Rhubarb Strawberry Ice Cream

The first farmers market of the season!  I love eating vegetables and fruit that are in season.  There is nothing like asparagus roasted with a little EVOO and sea salt to start the season off.  Right now in the midwest, Rhubarb is in season.  I picked up a lovely batch and brought it home with no clue with what to do with it. MarthaStewart. com has a nice compilation of 42 rhubarb recipes.  The weather is actually suppose to be 92 tomorrow and figured what a way to start off the summer then with some ice cream.  The recipe on the website seemed off on the sugar part, so I am writing down what I actually used.  I also got some great peppermint dark chocolate (fair trade!!!)  from my pal Emily in New Zealand and shaved some of that over the top for good measure. Enjoy!

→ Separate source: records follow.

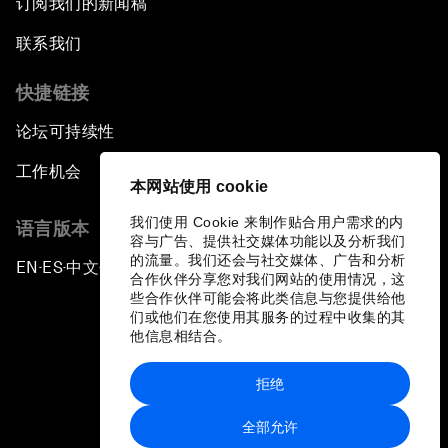
订阅我们的新闻稿
联系我们
快捷链接
论坛可持续性
工作机会
本网站使用 cookie
我们使用 Cookie 来制作贴合用户需求的内
语言版本
容与广告、提供社交媒体功能以及分析我们
的流量。我们还会与社交媒体、广告和分析
EN
ES
中文
日本語
▪
▪
▪
合作伙伴分享您对我们网站的使用情况，这
些合作伙伴可能会将此类信息与您提供给他
们或他们在您使用其服务的过程中收集的其
他信息相结合。
拒绝
隐私政策和服务条款
全部允许
站点地图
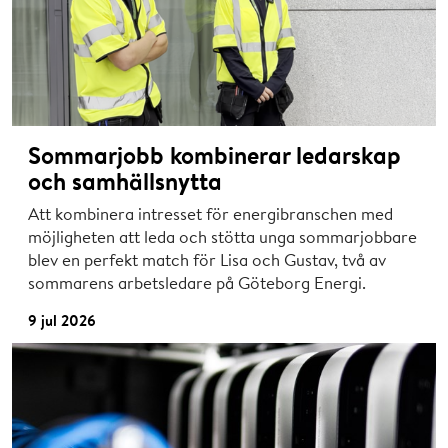
Sommarjobb kombinerar ledarskap
och samhällsnytta
Att kombinera intresset för energibranschen med
möjligheten att leda och stötta unga sommarjobbare
blev en perfekt match för Lisa och Gustav, två av
sommarens arbetsledare på Göteborg Energi.
9 jul 2026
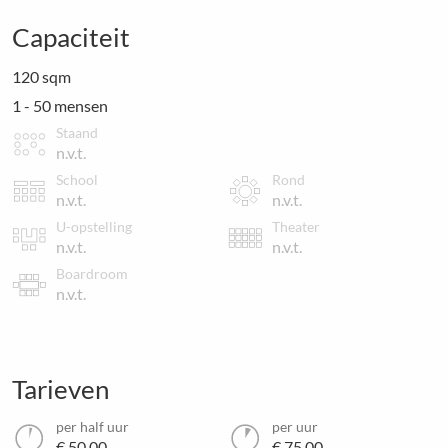
Capaciteit
120 sqm
1 - 50 mensen
Staand
n.v.t.
School
Rond
n.v.t.
n.v.t.
U-opstelling
Theater
n.v.t.
n.v.t.
Boardroom
n.v.t.
Tarieven
per half uur
per uur
€ 50.00
€ 75.00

RHUBARB STRAWBERRY ICE CREAM

INGREDIENTS:

1 lb. trimmed rhubarb, cut into 1/2″ pieces (about 3 1/2 cups)

1/2 cup plus 6 tbsp sugar

2 tbsp water

8 oz strawberries

1 cup heavy cream

1/2 cup milk

2 tbs. Kirsch (cherry liquor)

PROCEDURE:

1. Place rhubarb, 1/2 cup sugar and water in a saucepan over medium heat.  Bring to a boil; reduce heat to medium low; let simmer, stirring frequently, until rhubarb is very tender and beginning to fall apart, about 12 minutes.  Remove from heat; transfer to a bowl; set aside. (I ended up pureeing this as well)

2. Place strawberries in a bowl of a food processor; puree.  Strain through a fine sieve or chinois into a bowl; set aside.

3. Scald cream and milk in a saucepan over medium heat.  Do not let boil. Remove from heat, add remaining 6 tbsp. sugar, and stir until sugar is dissolved.  Allow mixture to cool to room temperature.

4. In a medium bowl, combine cooked rhubarb, strawberry puree, cream mixture, and Kirsch.  Cover with plastic wrap and chill at least 2 hrs. or overnight.  Freeze in ice cream maker according to the manufacturer’s instructions.